This section describes the experiments and the results.

Experiment preparation

In our approach, a dataset comprising 6000 images has been used to train the autoencoder. The trained model will be used in the experiments to perform dimensionality reduction with the image data at the edge. The training performed on a machine has the following benefits:

And the training model parameters include:

  • Optimizer: Adam

  • Epochs: 50

  • Activation: ReLu

The dataset, which comprises 6000 images, was selected from both the COCO and DIV2K datasets:

  • The Microsoft Common Objects in Context (MS COCO) dataset21 is a large-scale dataset used for object detection, segmentation, key-point detection, and captioning. It comprises over 328K images with varying sizes and resolutions, each annotated with 80 object categories and five captions describing the scene.

  • The DIV2K dataset22 comprises 1000 diverse 2K-resolution RGB images. All images were manually collected and have a resolution of 2K pixels on at least one axis (vertical or horizontal). DIV2K encompasses a wide diversity of content, ranging from people, handmade objects, and environments to natural scenery, including underwater scenes.

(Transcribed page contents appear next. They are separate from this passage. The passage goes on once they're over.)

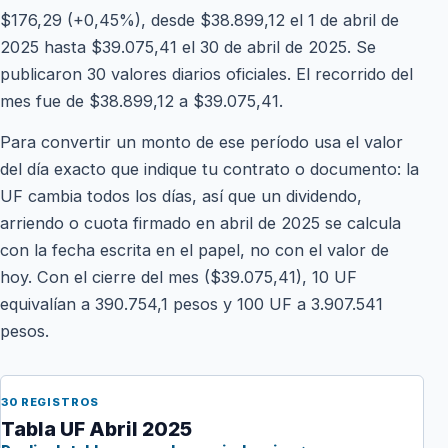
$176,29 (+0,45%), desde $38.899,12 el 1 de abril de
2025 hasta $39.075,41 el 30 de abril de 2025. Se
publicaron 30 valores diarios oficiales. El recorrido del
mes fue de $38.899,12 a $39.075,41.
Para convertir un monto de ese período usa el valor
del día exacto que indique tu contrato o documento: la
UF cambia todos los días, así que un dividendo,
arriendo o cuota firmado en abril de 2025 se calcula
con la fecha escrita en el papel, no con el valor de
hoy. Con el cierre del mes ($39.075,41), 10 UF
equivalían a 390.754,1 pesos y 100 UF a 3.907.541
pesos.
30 REGISTROS
Tabla UF Abril 2025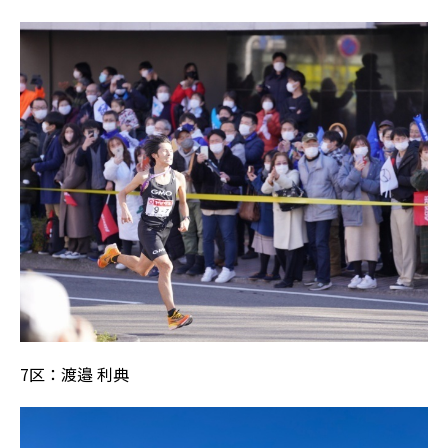
7区：渡邉 利典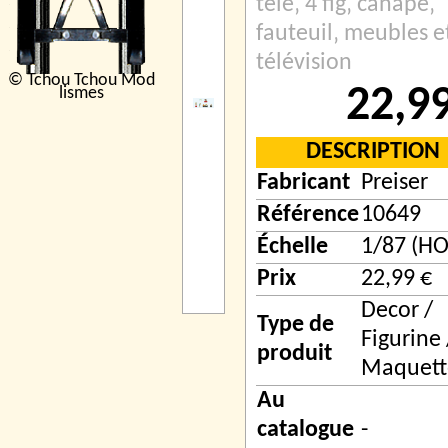
télé‚ 4 fig‚ canapé‚
fauteuil‚ meubles e
télévision
© Tchou Tchou Mod
22,9
lismes
DESCRIPTION
Fabricant
Preiser
Référence
10649
Échelle
1/87 (HO
Prix
22,99 €
Decor /
Type de
Figurine 
produit
Maquett
Au
catalogue
-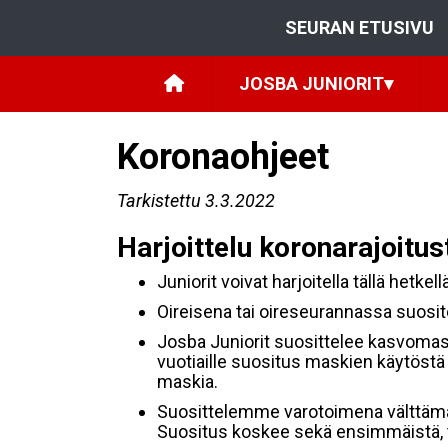
SEURAN ETUSIVU
JOSBA JUNIORIT
▾
Koronaohjeet
Tarkistettu 3.3.2022
Harjoittelu koronarajoitus
Juniorit voivat harjoitella tällä hetkel
Oireisena tai oireseurannassa suosite
Josba Juniorit suosittelee kasvomaskin
vuotiaille suositus maskien käytöstä h
maskia.
Suosittelemme varotoimena välttämä
Suositus koskee sekä ensimmäistä, t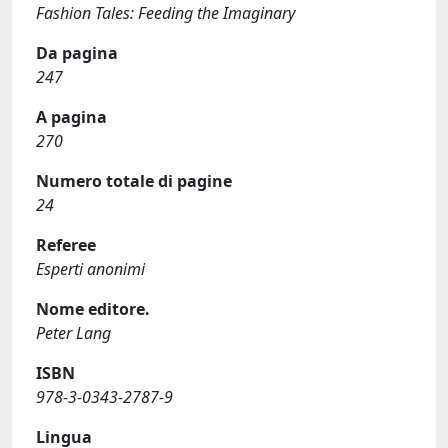
Fashion Tales: Feeding the Imaginary
Da pagina
247
A pagina
270
Numero totale di pagine
24
Referee
Esperti anonimi
Nome editore.
Peter Lang
ISBN
978-3-0343-2787-9
Lingua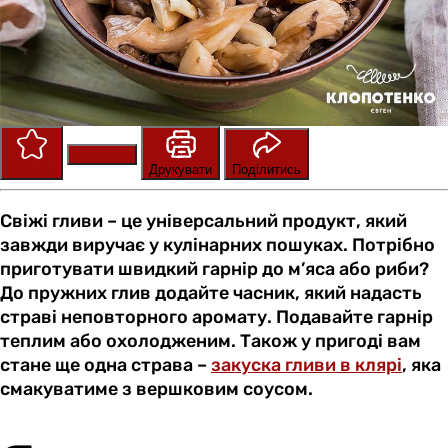
Зберегти
Оцінити
Друкувати
Поділитись
Свіжі гливи – це універсальний продукт, який
завжди виручає у кулінарних пошуках. Потрібно
приготувати швидкий гарнір до м’яса або риби?
До пружних глив додайте часник, який надасть
страві неповторного аромату. Подавайте гарнір
теплим або охолодженим. Також у пригоді вам
стане ще одна страва –
закуска гливи в клярі
, яка
смакуватиме з вершковим соусом.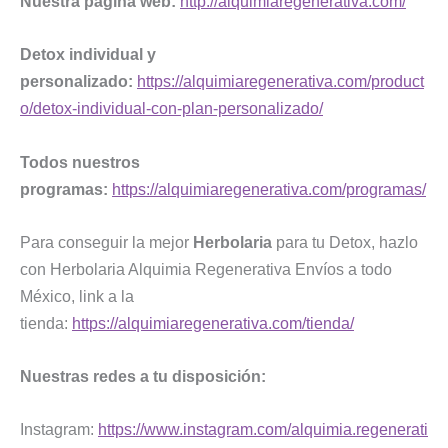
Nuestra página web:
http://alquimiaregenerativa.com/
Detox individual y
personalizado:
https://alquimiaregenerativa.com/product
o/detox-individual-con-plan-personalizado/
Todos nuestros
programas:
https://alquimiaregenerativa.com/programas/
Para conseguir la mejor
Herbolaria
para tu Detox, hazlo
con Herbolaria Alquimia Regenerativa Envíos a todo
México, link a la
tienda:
https://alquimiaregenerativa.com/tienda/
Nuestras redes a tu disposición:
Instagram:
https://www.instagram.com/alquimia.regenerati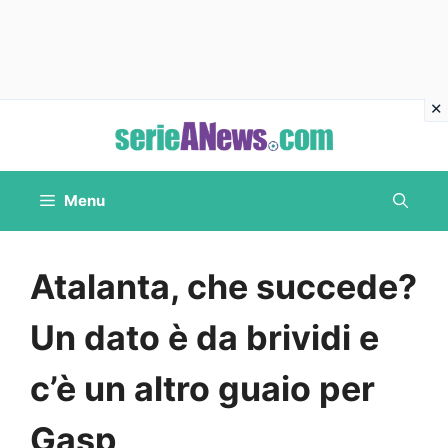
Vai
al
contenuto
Menu
Atalanta, che succede?
Un dato è da brividi e
c’è un altro guaio per
Gasp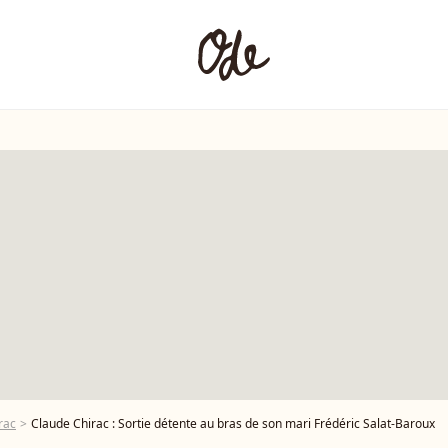
rac
Claude Chirac : Sortie détente au bras de son mari Frédéric Salat-Baroux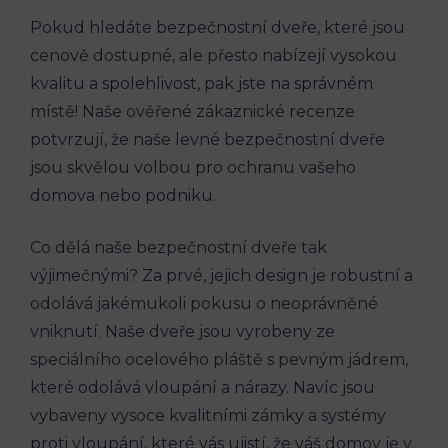
Pokud hledáte bezpečnostní dveře, které jsou
cenově dostupné, ale přesto nabízejí vysokou
kvalitu a spolehlivost, pak jste na správném
místě! Naše ověřené zákaznické recenze
potvrzují, že naše levné bezpečnostní dveře
jsou skvělou volbou pro ochranu vašeho
domova nebo podniku.
Co dělá naše bezpečnostní dveře tak
výjimečnými? Za prvé, jejich design je robustní a
odolává jakémukoli pokusu o neoprávněné
vniknutí. Naše dveře jsou vyrobeny ze
speciálního ocelového pláště s pevným jádrem,
které odolává vloupání a nárazy. Navíc jsou
vybaveny vysoce kvalitními zámky a systémy
proti vloupání, které vás ujistí, že váš domov je v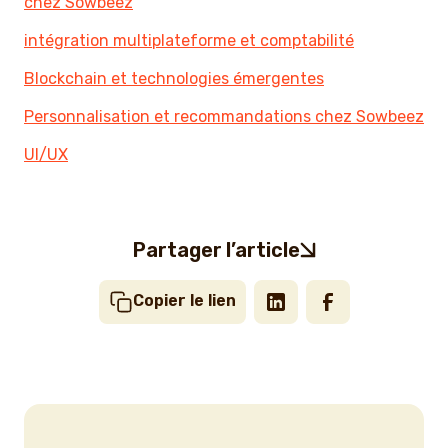
chez Sowbeez
intégration multiplateforme et comptabilité
Blockchain et technologies émergentes
Personnalisation et recommandations chez Sowbeez
UI/UX
Partager l’article
Copier le lien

Figures 4 and 5 display the training and validation losses for the two-layer and three-layer autoencoders, respectively. In the two-layer autoencoder, the training loss was 0.00362, and the validation loss was 0.00359. For the three-layer autoencoder, the training loss was 0.00205, and the validation loss was 0.00203. Additionally, the Structural Similarity Index Measure (SSIM)23 is calculated for both models. SSIM is a method for predicting the perceived quality of digital television, cinematic pictures, and other types of digital images and videos. It is employed to measure the similarity between two images. The training shows that the Multi-Scale Structural Similarity Index Measure (MS-SSIM) on validation is 0.85716 for the two-layer autoencoder and 0.88425 for the three-layer autoencoder. This indicates a higher-quality reconstruction for the three-layer autoencoder compared to the two-layer autoencoder.

Figure 4

Training and validation loss for the two-layer autoencoder.

Figure 5
figure 5

Training and validation loss for the three-layer autoencoder.

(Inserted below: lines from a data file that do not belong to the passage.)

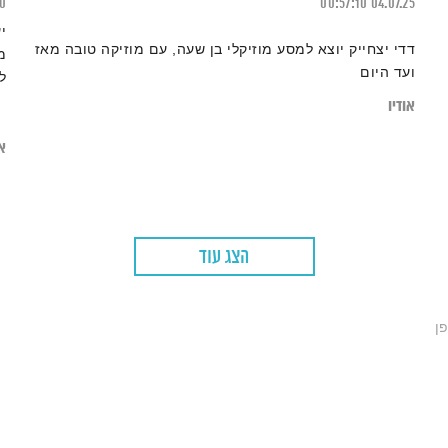
20
00:57:10
04.07.25
י
דדי יצחייק יוצא למסע מוזיקלי בן שעה, עם מוזיקה טובה מאז
מ
ועד היום
ל
מ
אודיו
או
הצג עוד
ן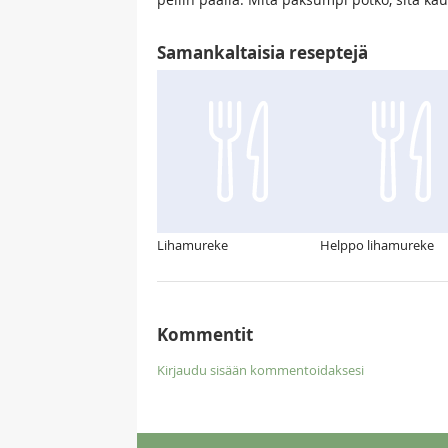
Samankaltaisia reseptejä
Lihamureke
Helppo lihamureke
Kommentit
Kirjaudu sisään kommentoidaksesi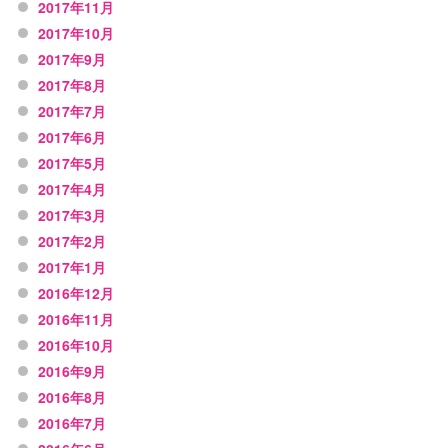
2017年11月
2017年10月
2017年9月
2017年8月
2017年7月
2017年6月
2017年5月
2017年4月
2017年3月
2017年2月
2017年1月
2016年12月
2016年11月
2016年10月
2016年9月
2016年8月
2016年7月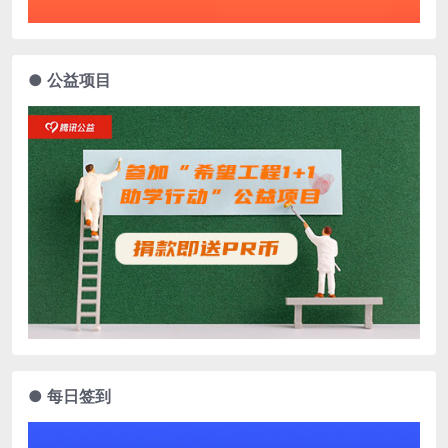
● 公益项目
● 每日签到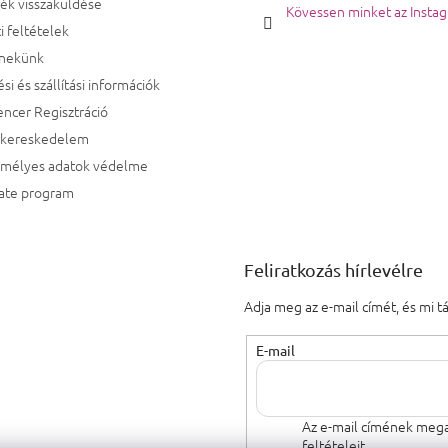
ék visszaküldése
Kövessen minket az Insta
i feltételek
 nekünk
ési és szállítási információk
encer Regisztráció
kereskedelem
emélyes adatok védelme
iate program
Feliratkozás hírlevélre
Adja meg az e-mail címét, és mi 
E-mail
Az e-mail címének mega
feltételeit.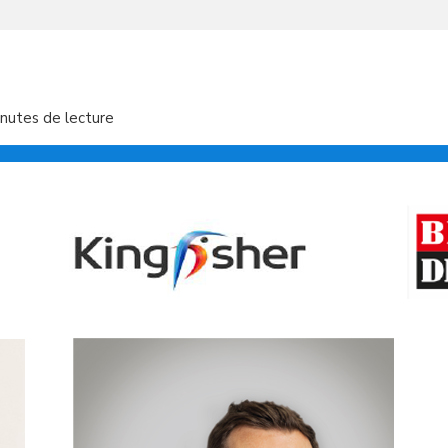
nutes de lecture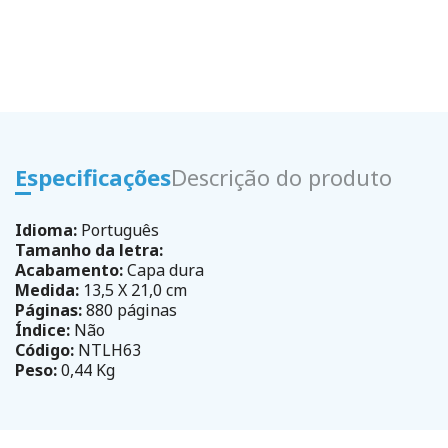
Especificações
Descrição do produto
Idioma:
Português
Tamanho da letra:
Acabamento:
Capa dura
Medida:
13,5 X 21,0 cm
Páginas:
880 páginas
Índice:
Não
Código:
NTLH63
Peso:
0,44 Kg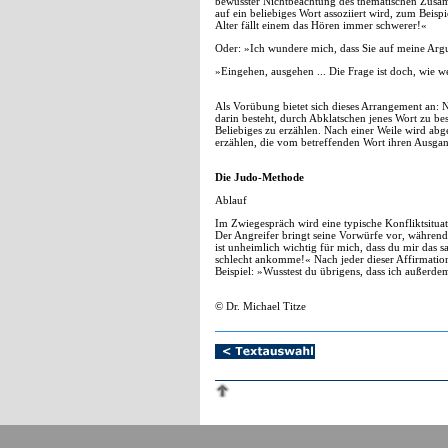
bewusster Nichtbeachtung des thematischen Zus
auf ein beliebiges Wort assoziiert wird, zum Be
Alter fällt einem das Hören immer schwerer!«
Oder: »Ich wundere mich, dass Sie auf meine Argu
»Eingehen, ausgehen ... Die Frage ist doch, wie w
Als Vorübung bietet sich dieses Arrangement an: 
darin besteht, durch Abklatschen jenes Wort zu be
Beliebiges zu erzählen. Nach einer Weile wird abg
erzählen, die vom betreffenden Wort ihren Ausga
Die Judo-Methode
Ablauf
Im Zwiegespräch wird eine typische Konfliktsituat
Der Angreifer bringt seine Vorwürfe vor, während
ist unheimlich wichtig für mich, dass du mir das s
schlecht ankomme!« Nach jeder dieser Affirmatio
Beispiel: »Wusstest du übrigens, dass ich außerde
© Dr. Michael Titze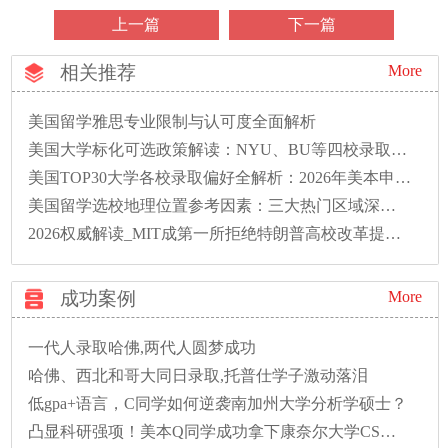
上一篇
下一篇
相关推荐
More
美国留学雅思专业限制与认可度全面解析
美国大学标化可选政策解读：NYU、BU等四校录取偏好全解析
美国TOP30大学各校录取偏好全解析：2026年美本申请必读
美国留学选校地理位置参考因素：三大热门区域深度解析
2026权威解读_MIT成第一所拒绝特朗普高校改革提案的大学
成功案例
More
一代人录取哈佛,两代人圆梦成功
哈佛、西北和哥大同日录取,托普仕学子激动落泪
低gpa+语言，C同学如何逆袭南加州大学分析学硕士？
凸显科研强项！美本Q同学成功拿下康奈尔大学CS硕士录取！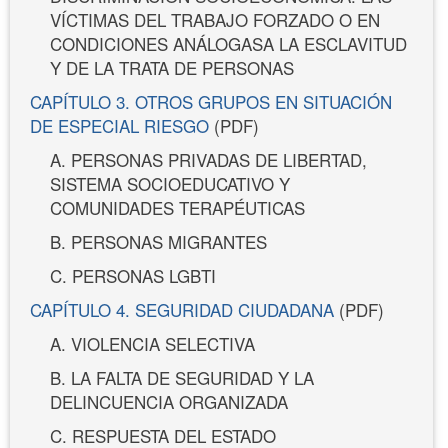
VÍCTIMAS DEL TRABAJO FORZADO O EN
CONDICIONES ANÁLOGASA LA ESCLAVITUD
Y DE LA TRATA DE PERSONAS
CAPÍTULO 3. OTROS GRUPOS EN SITUACIÓN
DE ESPECIAL RIESGO
(PDF)
A. PERSONAS PRIVADAS DE LIBERTAD,
SISTEMA SOCIOEDUCATIVO Y
COMUNIDADES TERAPÉUTICAS
B. PERSONAS MIGRANTES
C. PERSONAS LGBTI
CAPÍTULO 4. SEGURIDAD CIUDADANA
(PDF)
A. VIOLENCIA SELECTIVA
B. LA FALTA DE SEGURIDAD Y LA
DELINCUENCIA ORGANIZADA
C. RESPUESTA DEL ESTADO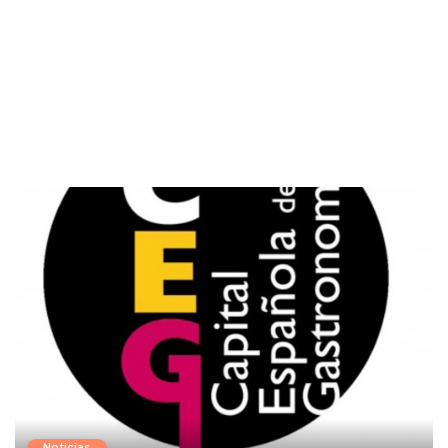
Noticias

When we increased the number of epochs to more than 50 and the number of hidden layers to more than three layers, overfitting occurred. Increasing the epoch size and the number of hidden layers provides the model with more time to converge to an optimal solution, potentially resulting in improved accuracy. However, there is a risk of overfitting during training, where the model may become too specialized for the training data, capturing noise. This could lead to a reduction in accuracy on the validation or test set.

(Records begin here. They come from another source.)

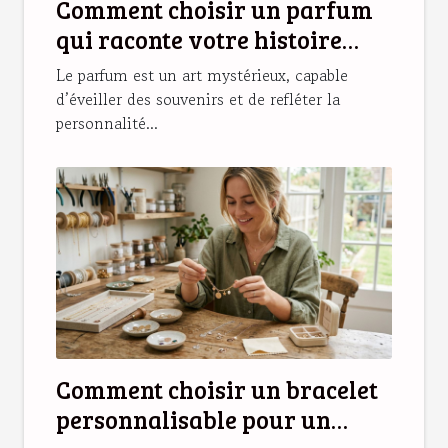
Comment choisir un parfum
qui raconte votre histoire
personnelle ?
Le parfum est un art mystérieux, capable
d’éveiller des souvenirs et de refléter la
personnalité...
Comment choisir un bracelet
personnalisable pour un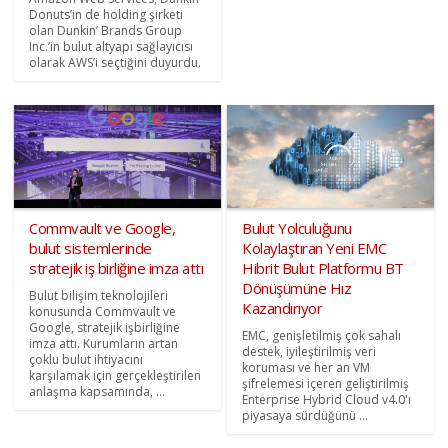
Donuts’in de holding şirketi
olan Dunkin’ Brands Group
Inc.’in bulut altyapı sağlayıcısı
olarak AWS’i seçtiğini duyurdu.
Commvault ve Google,
Bulut Yolculuğunu
bulut sistemlerinde
Kolaylaştıran Yeni EMC
stratejik iş birliğine imza attı
Hibrit Bulut Platformu BT
Dönüşümüne Hız
Bulut bilişim teknolojileri
Kazandırıyor
konusunda Commvault ve
Google, stratejik işbirliğine
EMC, genişletilmiş çok sahalı
imza attı. Kurumların artan
destek, iyileştirilmiş veri
çoklu bulut ihtiyacını
koruması ve her an VM
karşılamak için gerçekleştirilen
şifrelemesi içeren geliştirilmiş
anlaşma kapsamında, ...
Enterprise Hybrid Cloud v4.0'ı
piyasaya sürdüğünü ...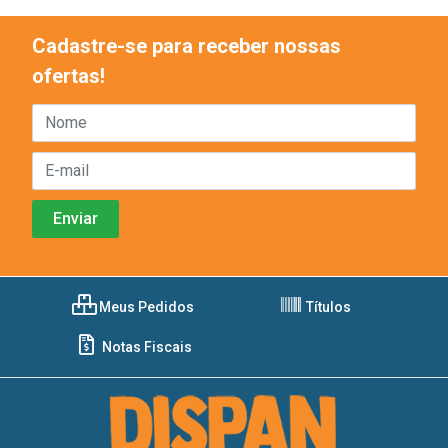
Cadastre-se para receber nossas
ofertas!
Meus Pedidos
Títulos
Notas Fiscais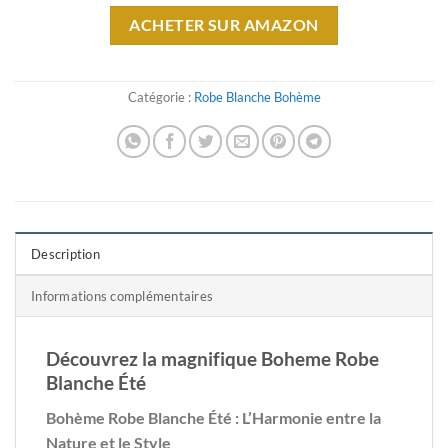
ACHETER SUR AMAZON
Catégorie :
Robe Blanche Bohème
Description
Informations complémentaires
Découvrez la magnifique Boheme Robe
Blanche Été
Bohème Robe Blanche Été : L’Harmonie entre la
Nature et le Style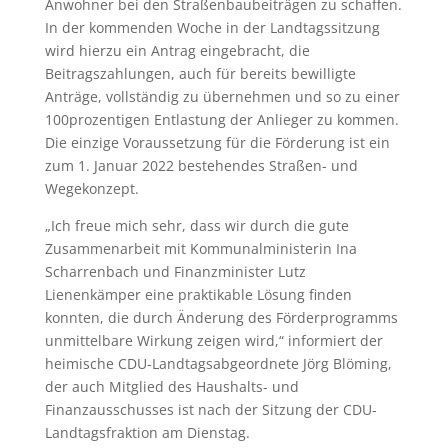
Anwohner bei den Straßenbaubeiträgen zu schaffen.
In der kommenden Woche in der Landtagssitzung
wird hierzu ein Antrag eingebracht, die
Beitragszahlungen, auch für bereits bewilligte
Anträge, vollständig zu übernehmen und so zu einer
100prozentigen Entlastung der Anlieger zu kommen.
Die einzige Voraussetzung für die Förderung ist ein
zum 1. Januar 2022 bestehendes Straßen- und
Wegekonzept.
„Ich freue mich sehr, dass wir durch die gute
Zusammenarbeit mit Kommunalministerin Ina
Scharrenbach und Finanzminister Lutz
Lienenkämper eine praktikable Lösung finden
konnten, die durch Änderung des Förderprogramms
unmittelbare Wirkung zeigen wird,“ informiert der
heimische CDU-Landtagsabgeordnete Jörg Blöming,
der auch Mitglied des Haushalts- und
Finanzausschusses ist nach der Sitzung der CDU-
Landtagsfraktion am Dienstag.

In machine learning, it is important to maintain the accuracy of the final machine learning task as high as possible. Since the primary objective of the proposed architecture is to reduce network traffic and latencies, considering the amount of data that can be reduced at the edge is also important.

Machine learning task

The proposed approach has been evaluated for the task of image object detection using YOLO, which stands for ‘You Only Look Once’. YOLO is a technique employed for real-time object recognition and detection in various images. It treats object detection as a regression problem, providing class probabilities for observed images. Convolutional neural networks (CNN) are utilized in the algorithm for rapid object identification. As the name implies, the approach requires only one forward propagation through a neural network to detect objects24.

Data sets

A set of 4000 images was used in the object detection task experiments, randomly chosen from three different datasets. The three datasets were selected to represent the diversity of the data used in the experiments. The datasets are:

  • The MS COCO dataset21.

  • The human detection dataset25 comprises 921 images from closed-circuit television (CCTV) footage, encompassing both indoor and outdoor scenes with varying sizes and resolutions. Among these, 559 images feature humans, while the remaining 362 do not. The dataset is sourced from CCTV footage on YouTube and the Open Indoor Images dataset.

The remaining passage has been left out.